- From: Yudong Yang <yangyudong@hotmail.com>
- Date: Thu, 18 Nov 1999 18:17:52 +0800
- To: <html-tidy@w3.org>
- Message-ID: <19991118101801.14513.qmail@hotmail.com>
Hello,
I'm using tidy as a HTML parser for my program. There are some cases that tidy will make mistakes on comment contains a lot of '-'(although this is not good according to HTML4.0 ).
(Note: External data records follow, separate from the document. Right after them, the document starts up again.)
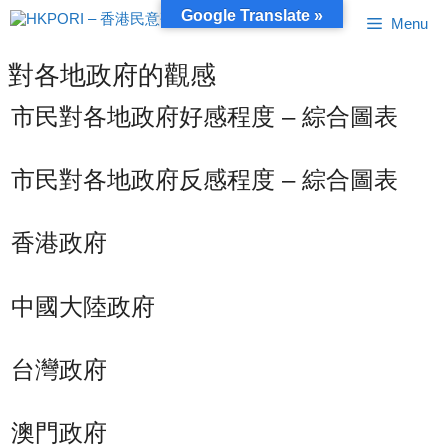
跳
Google Translate »
Menu
至
內
容
對各地政府的觀感
市民對各地政府好感程度 – 綜合圖表
市民對各地政府反感程度 – 綜合圖表
香港政府
中國大陸政府
台灣政府
澳門政府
You could find the case in http://cn.yahoo.com/ I've made a fix for this problem.
Best Regards
Yudong Yang
in lexer.c
and function GetToken(Lexer *lexer, uint mode)
case LEX_COMMENT: /* seen <!-- so look for --> */
/* look for 1st - */
if (c != '-')
{
if (comments > 2 && c == '>')
ReportWarning(lexer, null, null, BAD_COMMENT);
comments = -1;
continue;
}
/* now look for 2nd - */
c = ReadChar(lexer->in);
if (c == EndOfStream)
{
ReportWarning(lexer, null, null, BAD_COMMENT);
UngetChar(c, lexer->in);
continue;
}
AddCharToLexer(lexer, c);
if (c != '-')
{
comments = 0;
continue;
}
for(;;) // skip all ------ like strings
{
c = ReadChar(lexer->in);
if(c != '-')
{
UngetChar(c, lexer->in);
break;
}
AddCharToLexer(lexer, c); // just add the -
}
lexer->state = LEX_ENDCOMMENT;
continue;
case LEX_ENDCOMMENT: /* seen <!-- .... -- */
{
int spc=0;
for (;;) // first skip the possiable HTML 4.0 enabled white spaces
{
map = MAP(c);
if((map & white) == 0)
break;
comments = 0;
c = ReadChar(lexer->in);
AddCharToLexer(lexer, c);
spc ++;
}
if (c == '>')
{
lexer->lexsize -= 3+spc;
lexer->txtend = lexer->lexsize;
lexer->lexbuf[lexer->lexsize] = '\0';
lexer->state = LEX_CONTENT;
lexer->waswhite = no;
return lexer->token = CommentToken(lexer);
}
else { // not end of comment
/*
SGML comment syntax is truly daft!!!
A comment declaration consists of `<!' followed by zero or
more comments followed by `>'. Each comment starts with
`--' and includes all text up to and including the next
occurrence of `--'. In a comment declaration, white space
is allowed after each comment, but not before the first
comment. The entire comment declaration is ignored.
<!-- another -- -- comment -->
<!-- ---> is bad, so is <!-- foo ----- bar -->
*/
/* set error position just before offending chararcter */
lexer->lines = lexer->in->curline;
lexer->columns = lexer->in->curcol - 1;
ReportWarning(lexer, null, null, BAD_COMMENT);
/* treat the chars as part of the comment*/
lexer->state = LEX_COMMENT; /* comment */
UngetChar(c, lexer->in);
lexer->lexsize--;
lexer->lexbuf[lexer->lexsize] = '\0';
continue;
}
}
Received on Thursday, 18 November 1999 05:18:37 UTC